There’s a white 50′s left handed refrigerator up for auction on ebay, Starting price $80 and the owner says it was barely used. Auction ends 5/24. It’s in Ohio, local pickup. Search “50′s refrigerator”. If you like it but can’t pick it up, you can have a freight company pick it up for you. I don’t know what that costs.
Hey, thanks for the tip! I wrote to the owner to make sure it’s cooling properly.
I trhink you need to find a pre 1957 white fridge with the softer rounder corners as the crisp lines of the fridge look very out of place with the round counters. I also think the 1957 GE should NOT be painted as Woodtone Brown (the colors proper name) is somewhat rare…oh and folks this is not the same shade of brown as the coppertone that came out in the early 60′s that color is much darker.
I meant rounded cabinets not counters sorry…LOL
I love your cabinets and certainly appreciate the Coopertone Refrigerator, as well. Craigslist seems to be an ideal life savor for many of us. Make an ad and tell the community what you are looking for and more than likely you will find what you need. Good Luck. I am on a crusade now to get my Kitchen to the Turquoise stage. JT
HEY EVERYBODY……. apparently the Retro Gods read Pam’s blog because, miracle of miracles, they just brought me my DREAM FRIDGE!!! See: http://chicago.craigslist.org/sox/app/2394850643.html
This is the exact model of the white one I sold, but it opens on the right, just like I need! Plus it’s fully functional – a definite plus. I’m picking her up tomorrow. Conundrum resolved!!! THANKS SO MUCH FOR ALL YOUR COMMENTS AND POSITIVE ENERGY!!!! I don’t know if I’ll even be able to sleep tonight!!
Fantastic! Now maybe that cool brown fridge can live on without being stripped of its beautiful paint.
The paint IS a nice color, but the job was poorly done, so it truly does need stripping. I promised the guy who bought my other one he could have first-dibs on this one if/when I sell it, so if he passes, I’ll be posting it on CL soon and will also post in the forum.

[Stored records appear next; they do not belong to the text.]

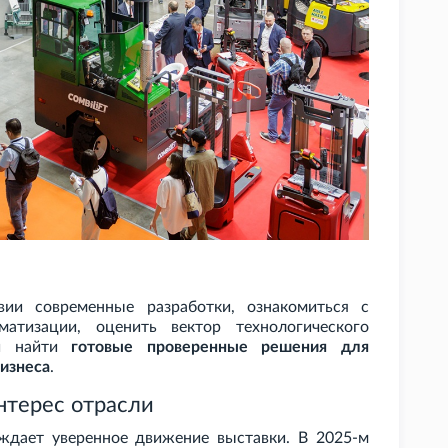
вии современные разработки, ознакомиться с
атизации, оценить вектор технологического
 и найти
готовые проверенные решения для
изнеса
.
нтерес отрасли
ждает уверенное движение выставки. В 2025-м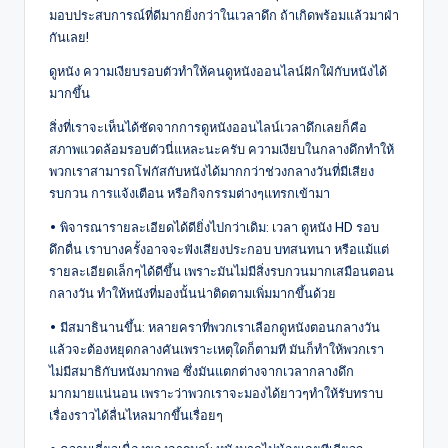
มอบประสบการณ์ที่ดีมากยิ่งกว่าในเวลาดึก ถ้าเกิดพร้อมแล้วมาฝ่า
กันเลย!
ดูหนัง ความเงียบรอบตัวทำให้คนดูหนังออนไลน์ฝักใฝ่กับหนังได้
มากขึ้น
สิ่งที่เราจะเห็นได้ชัดจากการดูหนังออนไลน์เวลาดึกเลยก็คือ
สภาพแวดล้อมรอบตัวนี่แหละนะครับ ความเงียบในกลางดึกทำให้
พวกเราสามารถโฟกัสกับหนังได้มากกว่าช่วงกลางวันที่มีเสียง
รบกวน การแจ้งเตือน หรือกิจกรรมต่างๆแทรกเข้ามา
• พิจารณารายละเอียดได้ดียิ่งไปกว่าเดิม: เวลา ดูหนัง HD รอบ
ดึกดื่น เราบางครั้งอาจจะฟังเสียงประกอบ บทสนทนา หรือแม้แต่
รายละเอียดเล็กๆได้ดีขึ้น เพราะมันไม่มีสิ่งรบกวนมากเสมือนตอน
กลางวัน ทำให้หนังที่มองนั้นน่าติดตามเพิ่มมากขึ้นด้วย
• มีสมาธินานขึ้น: หลายคราที่พวกเราเลือกดูหนังตอนกลางวัน
แล้วจะต้องหยุดกลางคันเพราะเหตุใดก็ตามที มันก็ทำให้พวกเรา
ไม่มีสมาธิกับหนังมากพอ ซึ่งมันแตกต่างจากเวลากลางดึก
มากมายแน่นอน เพราะว่าพวกเราจะมองได้ยาวๆทำให้รับทราบ
เรื่องราวได้ลื่นไหลมากขึ้นเรื่อยๆ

Thanks again, everyone, for all your input….I’m glad my issue was resolved so quickly and I’m sure the advice will benefit many others in our mid-mod community!!!
CONGRATS!!! Good things come to those who wait, it seems!

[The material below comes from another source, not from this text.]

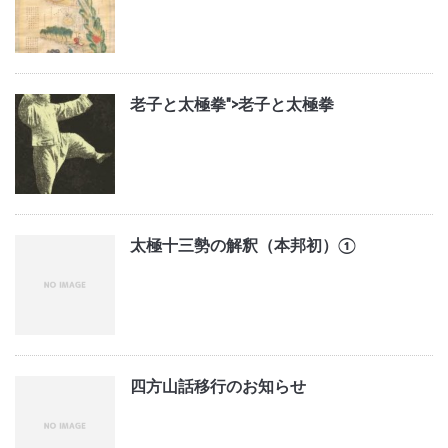
老子と太極拳">
老子と太極拳
太極十三勢の解釈（本邦初）①
四方山話移行のお知らせ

Can’t wait to see the pics of your gorgeous finished kitchen space.
Retro remodel on, girlfriend!
Wow, congrats on getting the one you want/need! How exciting!

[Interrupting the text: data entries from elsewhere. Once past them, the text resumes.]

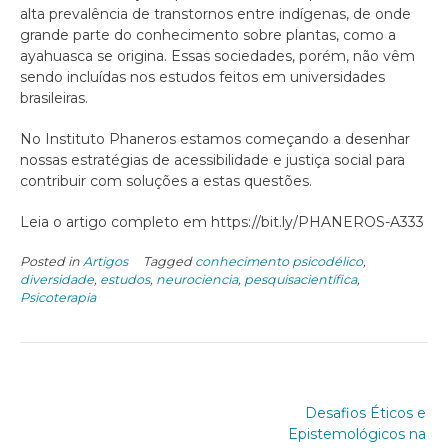
alta prevalência de transtornos entre indígenas, de onde
grande parte do conhecimento sobre plantas, como a
ayahuasca se origina. Essas sociedades, porém, não vêm
sendo incluídas nos estudos feitos em universidades
brasileiras.
No Instituto Phaneros estamos começando a desenhar
nossas estratégias de acessibilidade e justiça social para
contribuir com soluções a estas questões.
Leia o artigo completo em https://bit.ly/PHANEROS-A333
Posted in
Artigos
Tagged
conhecimento psicodélico
,
diversidade
,
estudos
,
neurociencia
,
pesquisacientífica
,
Psicoterapia
Desafios Éticos e
Epistemológicos na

I love the older fridges, but we wound up getting a Big Chill. It makes me smile every day.
Wow!! What a great problem to have!! I think,if done very carefully you could mix era’s . . .but again, very carefully and most likely not in areas that might be so obvious, as pictured here. Great finds though! Can’t wait to see how it turns out!!
Obviously, the cabinets are perfection & collecting them was a labor of love. I think mixing can work just fine, as long as you keep the look cohesive. Everyone is right about the auto body shop. You should be able to get the fridge repainted on a pretty small budget & since they use a commercial sprayer, the coverage will be wonderful. I am betting that the previous owner did something similar (years ago, of course) if the coverage was nice enough that even your sharp eye didn’t notice it had been repainted. I don’t, however, think I would leave the fridge white. Your original fridge was fantastic in white but I feel like this more modern, streamlined style would like any other boring old fridge in white. If the red countertops are what you will be using, I would personally take a cue from Pam & have the fridge painted aqua. That would make for a lovely and appropriate color scheme!
Hi,
You mind if I inquire as too the value of the 1954 GE combination fridge that you sold? I have one in working condition that I’ve been using since 1993 when I bought my house. I have always wondered if it had any value if I were to replace it.